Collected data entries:
_ _ _ _ _ _ _

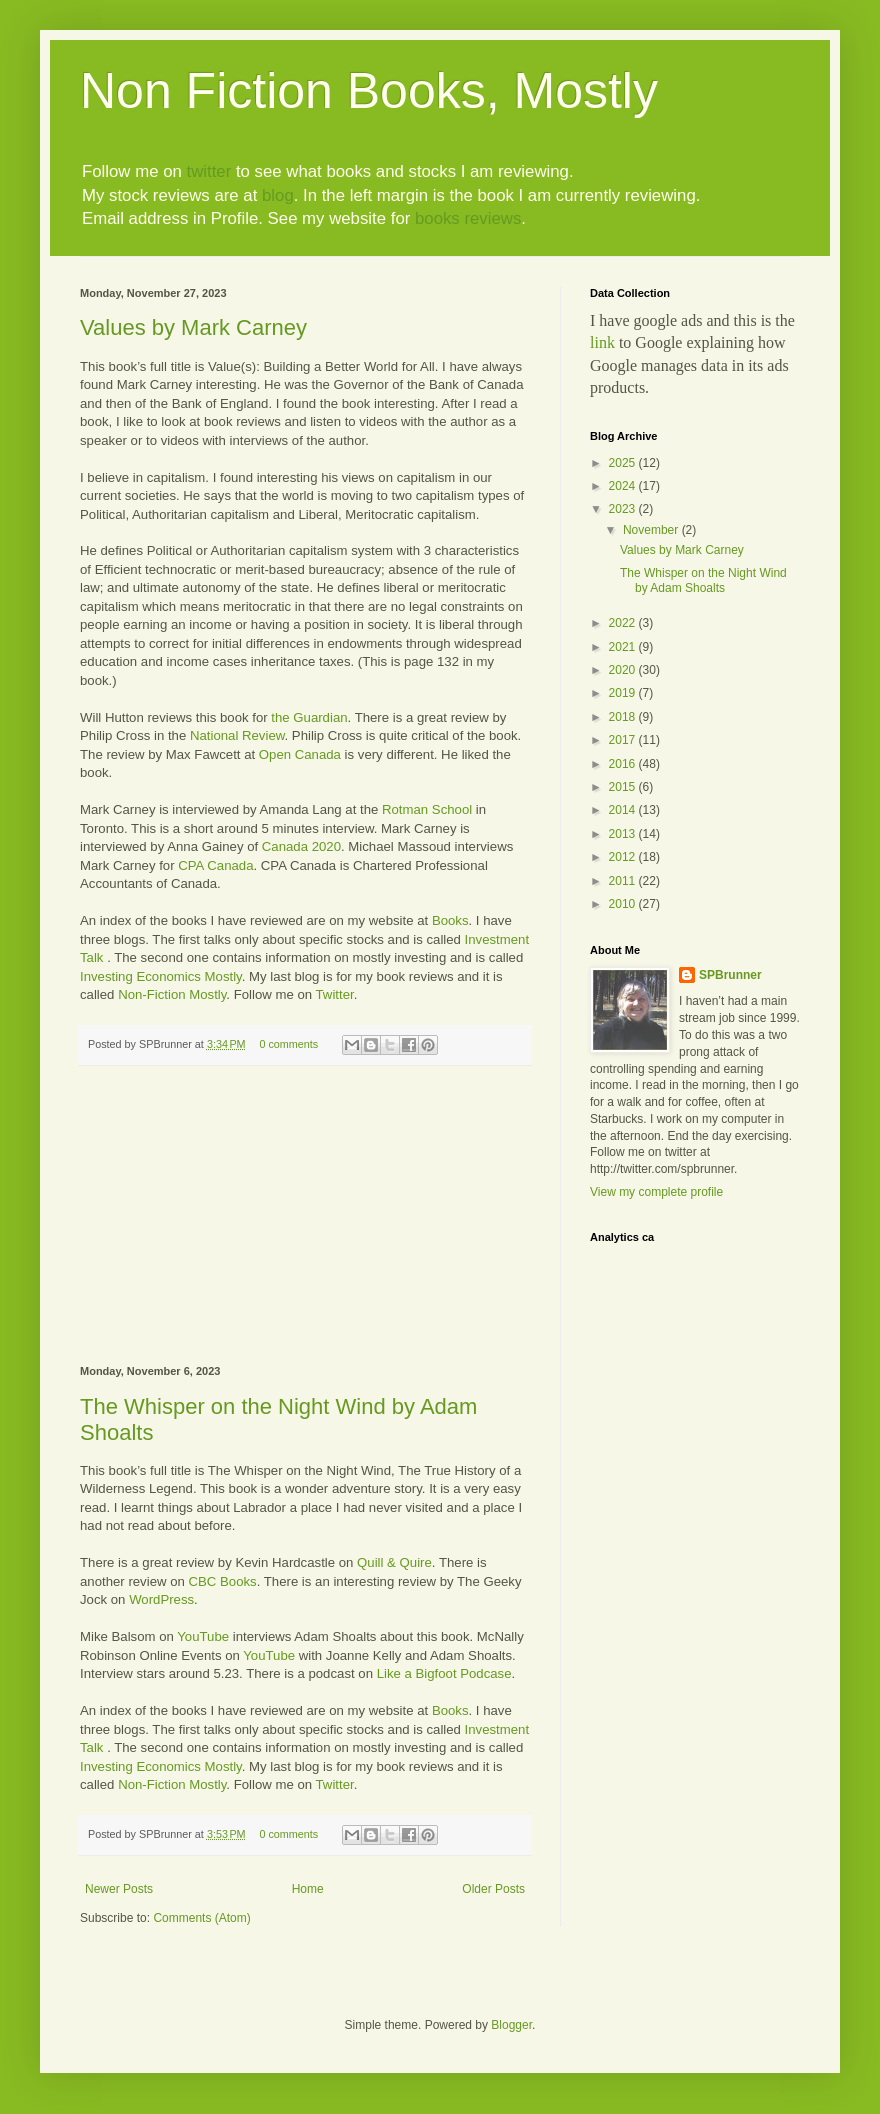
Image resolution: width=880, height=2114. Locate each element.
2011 (624, 881)
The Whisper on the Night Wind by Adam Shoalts (703, 580)
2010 (624, 904)
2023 (624, 509)
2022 (624, 623)
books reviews (468, 218)
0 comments (288, 1044)
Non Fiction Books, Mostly (369, 91)
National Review (237, 735)
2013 (624, 834)
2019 (624, 693)
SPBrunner (730, 975)
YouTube (203, 1636)
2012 (624, 857)
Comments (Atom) (201, 1918)
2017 (624, 740)
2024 (624, 486)
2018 (624, 717)
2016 (624, 764)
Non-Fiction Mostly (172, 994)
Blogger (511, 2025)
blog (278, 195)
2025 (624, 463)
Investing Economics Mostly (161, 976)
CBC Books (223, 1581)
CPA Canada (215, 865)
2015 (624, 787)
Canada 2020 (301, 846)
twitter (208, 171)
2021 (624, 647)
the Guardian (309, 717)
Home (308, 1889)
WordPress (161, 1599)
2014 (624, 810)
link (602, 342)
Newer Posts (119, 1889)
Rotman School (427, 809)
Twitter (335, 994)
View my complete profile (656, 1192)
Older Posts (493, 1889)
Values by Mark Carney (193, 327)
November (652, 530)
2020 (624, 670)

_ _ _ _ _ _ _

EXERCISE DETAILS: Exclude the images and output the lines above exactly.

SOLUTION:
Image resolution: width=880, height=2114. Locate each element.
2011 (624, 881)
The Whisper on the Night Wind by Adam Shoalts (703, 580)
2010 (624, 904)
2023 (624, 509)
2022 (624, 623)
books reviews (468, 218)
0 comments (288, 1044)
Non Fiction Books, Mostly (369, 91)
National Review (237, 735)
2013 (624, 834)
2019 (624, 693)
SPBrunner (730, 975)
YouTube (203, 1636)
2012 (624, 857)
Comments (Atom) (201, 1918)
2017 (624, 740)
2024 (624, 486)
2018 (624, 717)
2016 (624, 764)
Non-Fiction Mostly (172, 994)
Blogger (511, 2025)
blog (278, 195)
2025 (624, 463)
Investing Economics Mostly (161, 976)
CBC Books (223, 1581)
CPA Canada (215, 865)
2015 (624, 787)
Canada 2020 (301, 846)
twitter (208, 171)
2021 (624, 647)
the Guardian (309, 717)
Home (308, 1889)
WordPress (161, 1599)
2014 (624, 810)
link (602, 342)
Newer Posts (119, 1889)
Rotman School (427, 809)
Twitter (335, 994)
View my complete profile (656, 1192)
Older Posts (493, 1889)
Values by Mark Carney (193, 327)
November (652, 530)
2020 (624, 670)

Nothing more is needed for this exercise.